Always being on YouTube,
From TikTok dances and new trends,
From watching Wizard Yensid on Twitch all day,
From Netflix, when the days pass by under the covers,
Binging shows like there’s no tomorrow.I am from lacking the proper amount of sunlight because I stay on a computer for over seven hours straight.
I am from excessive worrying and endless fears and anxiety,
I am from no birthday celebrations to birthday drive-by parades.Losing my sense of humor,
Laughing at almost anything now,
From being disinterested in everything and everyone.I am from 2020.
As the project concluded, Sheridan, whose interest in teaching began at age six thanks to her own inspiring first-grade teacher, Ms. Gager, said one aspect of the writing exercise surprised her the most.

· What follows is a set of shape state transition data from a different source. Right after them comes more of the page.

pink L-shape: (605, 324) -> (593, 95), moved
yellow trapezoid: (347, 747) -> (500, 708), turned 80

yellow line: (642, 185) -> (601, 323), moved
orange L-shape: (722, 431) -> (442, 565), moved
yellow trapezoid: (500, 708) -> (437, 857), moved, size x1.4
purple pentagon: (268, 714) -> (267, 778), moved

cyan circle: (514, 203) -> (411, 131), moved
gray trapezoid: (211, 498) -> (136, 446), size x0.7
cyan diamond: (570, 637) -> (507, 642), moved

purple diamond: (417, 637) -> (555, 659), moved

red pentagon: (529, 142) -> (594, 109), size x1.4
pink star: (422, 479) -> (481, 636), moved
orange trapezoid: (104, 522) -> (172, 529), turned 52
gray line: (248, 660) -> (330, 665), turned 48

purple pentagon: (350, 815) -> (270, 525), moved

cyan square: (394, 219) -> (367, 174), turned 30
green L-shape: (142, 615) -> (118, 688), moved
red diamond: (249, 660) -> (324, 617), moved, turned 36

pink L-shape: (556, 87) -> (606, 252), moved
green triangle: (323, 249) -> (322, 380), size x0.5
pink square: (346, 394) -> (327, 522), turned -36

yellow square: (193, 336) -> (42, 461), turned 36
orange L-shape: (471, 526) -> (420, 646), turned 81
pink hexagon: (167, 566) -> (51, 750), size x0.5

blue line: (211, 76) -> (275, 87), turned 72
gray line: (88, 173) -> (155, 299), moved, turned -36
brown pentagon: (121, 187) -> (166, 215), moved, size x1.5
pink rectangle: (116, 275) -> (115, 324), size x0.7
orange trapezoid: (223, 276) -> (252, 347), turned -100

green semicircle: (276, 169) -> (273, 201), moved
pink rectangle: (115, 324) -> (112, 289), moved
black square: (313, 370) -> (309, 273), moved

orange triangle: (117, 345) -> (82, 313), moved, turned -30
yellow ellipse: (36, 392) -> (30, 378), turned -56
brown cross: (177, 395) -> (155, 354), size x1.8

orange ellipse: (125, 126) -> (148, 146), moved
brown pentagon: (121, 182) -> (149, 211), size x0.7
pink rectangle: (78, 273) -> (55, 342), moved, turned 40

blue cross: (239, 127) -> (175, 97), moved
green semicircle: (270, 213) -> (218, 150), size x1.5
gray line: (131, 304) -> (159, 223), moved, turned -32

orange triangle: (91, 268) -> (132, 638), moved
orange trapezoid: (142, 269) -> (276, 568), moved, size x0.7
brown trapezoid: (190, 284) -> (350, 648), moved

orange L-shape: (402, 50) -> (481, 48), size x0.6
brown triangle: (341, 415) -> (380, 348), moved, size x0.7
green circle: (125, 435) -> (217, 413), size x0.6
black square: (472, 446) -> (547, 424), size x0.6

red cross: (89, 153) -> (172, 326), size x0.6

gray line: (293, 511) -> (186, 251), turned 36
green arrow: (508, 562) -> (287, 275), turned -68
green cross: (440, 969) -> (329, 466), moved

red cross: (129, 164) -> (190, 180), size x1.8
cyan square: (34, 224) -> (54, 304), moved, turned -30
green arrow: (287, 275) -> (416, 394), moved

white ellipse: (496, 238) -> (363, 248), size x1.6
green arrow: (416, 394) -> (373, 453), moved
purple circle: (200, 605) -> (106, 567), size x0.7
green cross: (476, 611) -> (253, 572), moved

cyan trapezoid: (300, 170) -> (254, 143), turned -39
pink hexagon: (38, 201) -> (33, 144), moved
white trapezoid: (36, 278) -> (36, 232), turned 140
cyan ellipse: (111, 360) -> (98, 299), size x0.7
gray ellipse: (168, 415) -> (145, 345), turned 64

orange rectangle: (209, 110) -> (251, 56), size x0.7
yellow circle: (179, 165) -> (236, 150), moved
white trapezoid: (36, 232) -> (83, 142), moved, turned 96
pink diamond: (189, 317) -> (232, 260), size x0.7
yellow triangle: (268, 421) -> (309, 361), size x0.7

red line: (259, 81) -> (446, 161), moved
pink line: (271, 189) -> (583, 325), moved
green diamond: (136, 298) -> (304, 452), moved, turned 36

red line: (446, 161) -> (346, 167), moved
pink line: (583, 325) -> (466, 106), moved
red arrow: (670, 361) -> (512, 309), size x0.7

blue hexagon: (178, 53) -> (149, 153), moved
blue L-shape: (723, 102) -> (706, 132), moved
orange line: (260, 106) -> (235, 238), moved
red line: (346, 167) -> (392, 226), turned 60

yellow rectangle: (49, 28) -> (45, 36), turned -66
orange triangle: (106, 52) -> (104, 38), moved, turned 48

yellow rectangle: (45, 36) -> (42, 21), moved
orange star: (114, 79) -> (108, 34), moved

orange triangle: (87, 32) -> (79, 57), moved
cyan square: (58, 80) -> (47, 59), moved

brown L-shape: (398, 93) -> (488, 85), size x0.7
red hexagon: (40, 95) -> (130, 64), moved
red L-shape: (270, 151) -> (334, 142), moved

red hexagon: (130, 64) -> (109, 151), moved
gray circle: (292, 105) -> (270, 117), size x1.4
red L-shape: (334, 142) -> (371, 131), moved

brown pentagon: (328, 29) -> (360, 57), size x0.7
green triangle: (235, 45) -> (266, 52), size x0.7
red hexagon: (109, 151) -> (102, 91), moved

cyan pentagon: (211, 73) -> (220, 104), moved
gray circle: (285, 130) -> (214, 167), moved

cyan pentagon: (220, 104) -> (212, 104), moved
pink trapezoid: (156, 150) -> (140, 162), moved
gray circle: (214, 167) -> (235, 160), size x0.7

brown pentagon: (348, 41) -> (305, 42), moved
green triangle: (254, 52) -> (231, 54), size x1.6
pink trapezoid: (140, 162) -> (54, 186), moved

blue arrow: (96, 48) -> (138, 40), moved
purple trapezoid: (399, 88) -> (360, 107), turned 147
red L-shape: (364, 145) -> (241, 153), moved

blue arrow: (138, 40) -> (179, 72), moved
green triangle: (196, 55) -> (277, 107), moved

“What I didn't see coming was the relief they felt in not being alone in their struggles. I think we have all been so isolated this year that it is easy for anyone, much less an eighth grader, to start to feel like you are struggling with very big things and maybe it's just you. Hearing their peers voice the concerns they had thought of themselves was validating.”
Sheridan also believes the project provided important bonding time and community building when so many of the personal pieces of teaching were unavailable this year.
“The students at home are on mute most of the time, and many are reluctant to speak up when they are home and their teacher is at school. Students in the room are wearing masks, and it seems to have the same effect as holding a hand over their mouths,” she said.
That is until now, thanks to a creative teacher who gave them a voice.
“I put them in the driver's seat. This was their poem, not mine.”